Vi piace il Thrash metal vecchia scuola degli anni Ottanta? Se la risposta è affermativa, in “Wise is the beast…but the Hunter doesn’t know”, primo full lenght album degli Interceptor pubblicato dalla Stormspell Records, troverete ciò che fa al caso vostro, altrimenti dirottate le vostre brame e i vostri padiglioni auricolari verso altri lidi.

Qui c’è tutto quello che il genere pretende che ci sia: velocità, aggressività, riff al fulmicotone, cori “effetto stadio”, solos chirurgici e massicce dosi di acida melodia. Cosa manca? Lo spunto originale, l’elemento fuori dal coro, la maglia rotta nella rete, il neo che ti costringe a focalizzare l’attenzione sul particolare, distogliendo, almeno per un attimo, lo sguardo dal contesto generale. È una pecca grave? No, se ci si accontenta di ascoltare un disco di Trash old school ben suonato, ben prodotto, ben composto e ben arrangiato, ma canonico e scolastico.

Dopo una intro dal vago sapore epico, l’album inizia con “Sturm Und Drang”, vera tempesta e assalto di metallo fuso sparato a grande velocità, dominata da riff vorticosi e dalla bella voce del cantante, acida e tagliente quanto basta per riportarci indietro nel tempo di trenta anni.
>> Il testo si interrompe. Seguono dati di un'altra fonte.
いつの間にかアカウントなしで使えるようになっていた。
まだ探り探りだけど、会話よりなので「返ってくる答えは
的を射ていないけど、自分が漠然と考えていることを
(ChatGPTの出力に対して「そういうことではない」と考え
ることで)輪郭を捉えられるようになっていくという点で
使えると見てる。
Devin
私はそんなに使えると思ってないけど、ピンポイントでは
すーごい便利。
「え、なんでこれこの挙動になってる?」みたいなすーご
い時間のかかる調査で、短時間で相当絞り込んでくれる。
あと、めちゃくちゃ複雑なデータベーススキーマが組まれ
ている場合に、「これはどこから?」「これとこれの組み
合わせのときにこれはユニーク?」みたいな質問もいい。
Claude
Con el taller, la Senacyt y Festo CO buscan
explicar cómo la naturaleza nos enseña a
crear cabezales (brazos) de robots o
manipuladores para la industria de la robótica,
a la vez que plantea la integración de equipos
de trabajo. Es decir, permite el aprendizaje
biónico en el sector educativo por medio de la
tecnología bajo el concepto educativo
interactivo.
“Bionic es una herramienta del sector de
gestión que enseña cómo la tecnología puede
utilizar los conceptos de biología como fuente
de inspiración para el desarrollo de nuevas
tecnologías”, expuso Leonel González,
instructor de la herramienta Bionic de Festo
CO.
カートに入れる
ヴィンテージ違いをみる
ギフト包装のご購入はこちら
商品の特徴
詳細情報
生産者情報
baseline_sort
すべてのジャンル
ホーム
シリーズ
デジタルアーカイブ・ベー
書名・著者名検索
Discorso simile per la successiva “Insane By Wrath”, song che si distingue per una parte centrale rallentata e spesso in doppia cassa e un assolo tanto rapido quanto incisivo. “Flag Of The Fallin’ Peace” ribadisce la volontà dei nostri: riprodurre fedelmente, anche nell’affilata produzione, le gesta degli eroi di quella fantastica stagione di tanti anni fa, inserendo addirittura, come accadeva spesso nel passato, una parte solista che riproduce in maniera distorta un famoso inno nazionale, questa volta quello statunitense. Tutto ciò ha prodotto in me un deja-vu visivo e sonoro e da luoghi reconditi della mia memoria sono emersi due nomi e due dischi a me cari: Sodom e Accept, “Persecution Mania” e “Metal Heart”; ma lasciamo stare e procediamo con l’ascolto degli Interceptor.
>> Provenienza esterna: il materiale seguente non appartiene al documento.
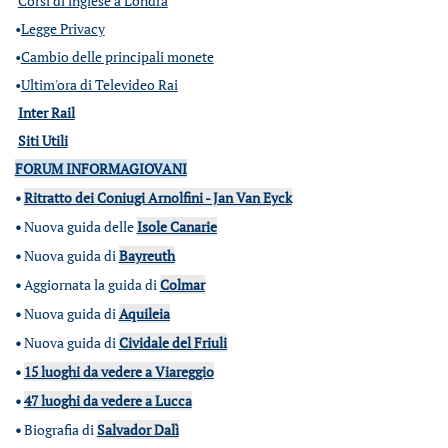
Corsi di inglese a Londra
•
Legge Privacy
•
Cambio delle principali monete
•
Ultim'ora di Televideo Rai
Inter Rail
Siti Utili
FORUM INFORMAGIOVANI
•
Ritratto dei Coniugi Arnolfini - Jan Van Eyck
•
Nuova guida delle
Isole Canarie
•
Nuova guida di
Bayreuth
•
Aggiornata la guida di
Colmar
•
Nuova guida di
Aquileia
•
Nuova guida di
Cividale del Friuli
•
15 luoghi da vedere a Viareggio
•
47 luoghi da vedere a Lucca
•
Biografia di
Salvador Dalì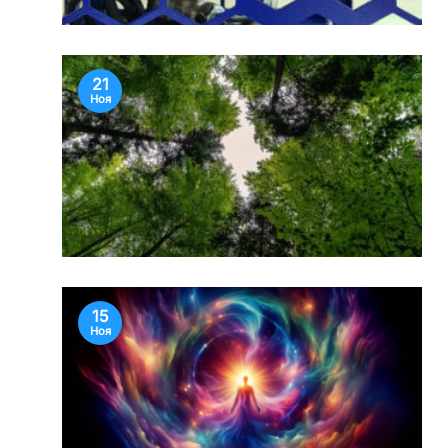
21
Ноя
15
Ноя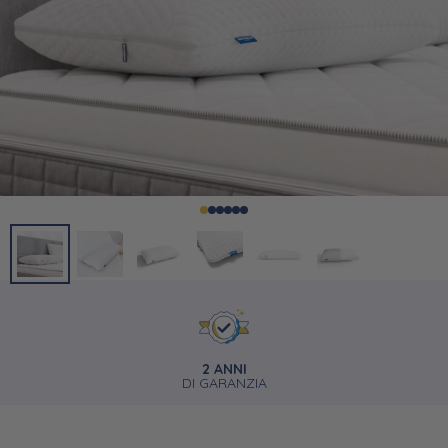
2 ANNI
DI GARANZIA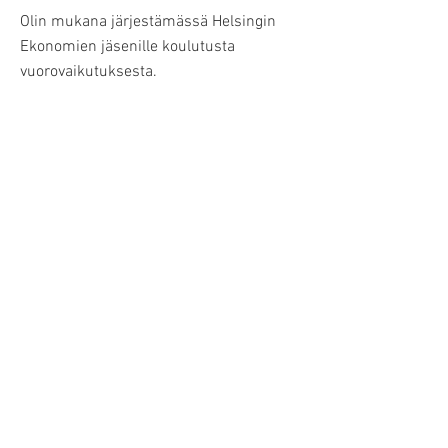
Olin mukana järjestämässä Helsingin
Ekonomien jäsenille koulutusta
vuorovaikutuksesta.
Kirjoitin tapahtumasta artikkelin
yhdistyksen HEKO-lehteen 5/2017, jotta
kaikki jäsenet pääsisivät tutustumaan
itselleni merkitykselliseen aiheeseen,
vaikka eivät pääseet tilaisuuteen
mukaan.
Tapahtuma oli menestys.
TAKAISIN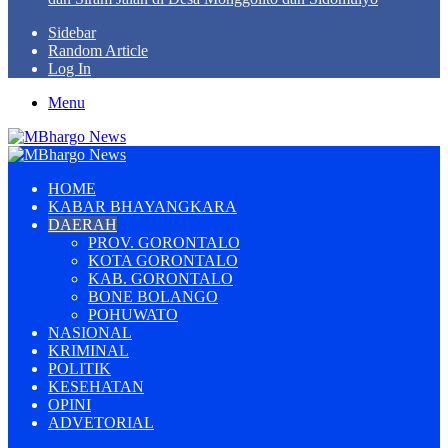
Sidebar
Random Article
Log In
Menu
HOME
KABAR BHAYANGKARA
DAERAH
PROV. GORONTALO
KOTA GORONTALO
KAB. GORONTALO
BONE BOLANGO
POHUWATO
NASIONAL
KRIMINAL
POLITIK
KESEHATAN
OPINI
ADVETORIAL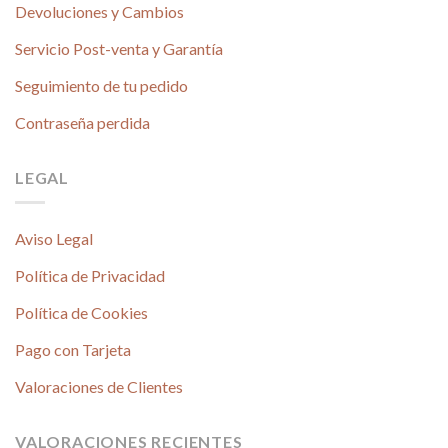
Devoluciones y Cambios
Servicio Post-venta y Garantía
Seguimiento de tu pedido
Contraseña perdida
LEGAL
Aviso Legal
Política de Privacidad
Política de Cookies
Pago con Tarjeta
Valoraciones de Clientes
VALORACIONES RECIENTES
La canzone successiva è “Cryptonomicon”, basata su un coro a più voci che si scontra con le parti del vocalist e con una sezione centrale sorretta da una roboante cavalcata che precede l’esplosivo assolo di chitarra, mentre “Steelbreaker” è probabilmente la più veloce del lotto, costruita su fraseggi chitarristici dal forte gusto melodico e dominata da ritmiche ossessive e martellanti. Dopo “Remember”, il classico intermezzo che gioca sul contrasto arpeggio/solos chitarristici, si arriva alla title track, che non sposta di una virgola il discorso: vocals grintose, ritmi e riff serrati, parti soliste scarne, essenziali e fulminee, rallentamento centrale. “To Be Is Not” è piacevole, sorretta da un buon lavoro del batterista, che usa spesso la doppia cassa per sottolineare ancora una volta l’aggressività della band, in questo frangente accentuata da ottime cavalcate e fraseggi melodici delle chitarre. Le due canzoni conclusive sono “Fortuna Meretrix” e “Me And My Wine”, cover dei Def Leppard. La prima conclude degnamente il lavoro, con una tempesta di riff e tonnellate di potenza, mentre la seconda è un buon esercizio di stile che nulla aggiunge e nulla toglie all’album.
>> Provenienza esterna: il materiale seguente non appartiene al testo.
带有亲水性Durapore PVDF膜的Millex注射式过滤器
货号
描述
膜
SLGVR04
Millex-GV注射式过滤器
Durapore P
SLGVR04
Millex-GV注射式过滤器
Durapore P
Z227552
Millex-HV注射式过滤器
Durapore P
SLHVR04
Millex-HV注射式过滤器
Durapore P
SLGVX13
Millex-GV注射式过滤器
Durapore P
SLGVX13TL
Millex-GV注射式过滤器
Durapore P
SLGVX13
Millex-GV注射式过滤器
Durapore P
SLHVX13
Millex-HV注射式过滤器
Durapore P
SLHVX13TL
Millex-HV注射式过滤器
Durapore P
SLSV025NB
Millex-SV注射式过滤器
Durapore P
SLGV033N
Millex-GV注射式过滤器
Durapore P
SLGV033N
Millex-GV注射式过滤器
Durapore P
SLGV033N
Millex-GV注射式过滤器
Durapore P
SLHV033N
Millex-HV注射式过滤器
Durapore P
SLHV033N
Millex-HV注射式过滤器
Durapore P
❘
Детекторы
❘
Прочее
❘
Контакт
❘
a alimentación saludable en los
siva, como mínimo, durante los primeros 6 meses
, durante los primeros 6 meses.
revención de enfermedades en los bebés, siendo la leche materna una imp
Tirando le somme: l’album scorre via piacevolmente ma, come ho evidenziato all’inizio di questa recensione, per quanto mi riguarda risulta poco originale, personale e troppo legato al passato. Lo so, l’intenzione della band è proprio questa, ma credo che un recensore debba anche calarsi nei panni dell’avvocato del diavolo.